Horn has been inducted into the following halls of fame:
- Auto Racing Hall of Fame (1964)
- Eastern Motorsports Press Association Hall of Fame (1987)
- National Sprint Car Hall of Fame (1991)
- Motorsports Hall of Fame of America (1993)

== Motorsports career results ==

=== AAA Championship Car results ===

| Year | 1 | 2 | 3 | 4 | 5 | 6 | 7 | 8 | 9 | 10 | 11 | 12 | Pos | Points |
|---|---|---|---|---|---|---|---|---|---|---|---|---|---|---|
| 1934 | INDY DNQ | SPR | SYR | MYF |  |  |  |  |  |  |  |  | NR | 0 |
| 1935 | INDY 16 | MIN DNQ | SPR | SYR | ALT | LAN |  |  |  |  |  |  | NR | 0 |
| 1936 | INDY 2 | GTP DNQ | SYR DNQ | GVC 36 |  |  |  |  |  |  |  |  | 3rd | 450 |
| 1937 | INDY 3 | GVC 17 | SYR 6 |  |  |  |  |  |  |  |  |  | 2nd | 750 |
| 1938 | INDY 4 | SYR 4 |  |  |  |  |  |  |  |  |  |  | 4th | 660 |
| 1939 | INDY 4 | MIL 14 | SYR 3 |  |  |  |  |  |  |  |  |  | 3rd | 685 |
| 1940 | INDY 4 | ILL 2 | SYR 6 |  |  |  |  |  |  |  |  |  | 4th | 625 |
| 1941 | INDY 3 | MIL | SYR |  |  |  |  |  |  |  |  |  | 2nd | 675 |
| 1946 | INDY 3 | LAN 3 | ATL 6 | ISF 4 | MIL 2 | GOS 2 |  |  |  |  |  |  | 1st | 2,448 |
| 1947 | INDY 3 | MIL DNQ | LAN 5 | ATL 4 | BAI 1 | MIL 6 | GOS 2 | MIL 1 | PIK | SPR 2 | ARL 1 |  | 1st | 1,920 |
| 1948 | ARL 1 | INDY 4 | MIL 3 | LAN 9 | MIL 3 | SPR 1 | MIL 3 | DUQ 3 | ATL 12 | PIK | SPR 3 | DUQ 17 | 1st | 1,890 |

- 1946 table only includes results of the six races run to "championship car" specifications. Points total includes the 71 races run to "big car" specifications.

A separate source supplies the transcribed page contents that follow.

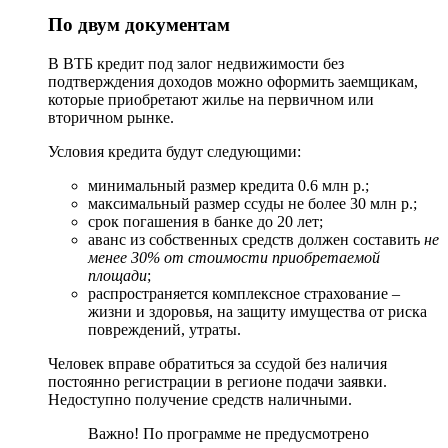
По двум документам
В ВТБ кредит под залог недвижимости без
подтверждения доходов можно оформить заемщикам,
которые приобретают жилье на первичном или
вторичном рынке.
Условия кредита будут следующими:
минимальный размер кредита 0.6 млн р.;
максимальный размер ссуды не более 30 млн р.;
срок погашения в банке до 20 лет;
аванс из собственных средств должен составить
не
менее 30% от стоимости приобретаемой
площади
;
распространяется комплексное страхование –
жизни и здоровья, на защиту имущества от риска
повреждений, утраты.
Человек вправе обратиться за ссудой без наличия
постоянно регистрации в регионе подачи заявки.
Недоступно получение средств наличными.
Важно! По программе не предусмотрено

=== Indianapolis 500 results ===

| Year | Car | Start | Qual | Rank | Finish | Laps | Led | Retired | Chassis | Engine |
|---|---|---|---|---|---|---|---|---|---|---|
| 1934 | 53 | DNQ |  |  |  |  |  |  | Duesenberg | Duesenberg |
| 1935 | 43 | 26 | 113.213 | 27 | 16 | 145 | 0 | Steering | Miller | Ford |
| 1936 | 22 | 11 | 116.564 | 8 | 2 | 200 | 16 | Running | Wetteroth | Miller |
| 1937 | 3 | 32 | 118.608 | 17 | 3 | 200 | 0 | Running | Wetteroth | Miller |
| 1938 | 2 | 6 | 121.327 | 12 | 4 | 200 | 0 | Running | Wetteroth | Miller |
| 1939 | 4 | 4 | 127.723 | 6 | 4 | 200 | 4 | Running | Miller | Miller |
| 1940 | 3 | 4 | 125.545 | 4 | 4 | 199 | 0 | Flagged | Miller | Miller |
| 1941 | 4 | 28 | 124.297 | 8 | 3 | 200 | 0 | Running | Adams | Sparks |
| 1946 | 29 | 7 | 123.980 | 11 | 3 | 200 | 0 | Running | Maserati | Maserati |
| 1947 | 1 | 1 | 126.564 | 3 | 3 | 200 | 0 | Running | Maserati | Maserati |
| 1948 | 1 | 5 | 126.565 | 9 | 4 | 200 | 74 | Running | Maserati | Maserati |
| Totals |  |  |  |  |  | 1944 | 94 |  |  |  |

| Starts | 10 |
| Poles | 1 |
| Front Row | 1 |
| Wins | 0 |
| Top 5 | 9 |
| Top 10 | 9 |
| Retired | 1 |

- Horn has the best 10-year streak of finishes in Indianapolis 500 history.
- Over his Indianapolis 500 career, Horn completed 1944 out of a possible 2000 laps (97%).
- Although Horn started the 1947 race from the pole position, his was the third fastest qualifying speed behind Bill Holland and Duke Nalon.
- Horn qualified for the prestigious 100 mph Club a record eight times.